ENTRIES SUPPLIED ->
Start of Block

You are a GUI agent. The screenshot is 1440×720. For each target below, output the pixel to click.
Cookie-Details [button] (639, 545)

End of Block
Start of Block

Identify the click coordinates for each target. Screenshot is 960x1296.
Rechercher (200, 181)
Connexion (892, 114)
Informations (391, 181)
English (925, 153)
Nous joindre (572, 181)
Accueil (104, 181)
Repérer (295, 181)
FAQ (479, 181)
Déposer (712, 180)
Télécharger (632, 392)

End of Block

Find every line in the listing that has the string "each", then give the count by itself.

2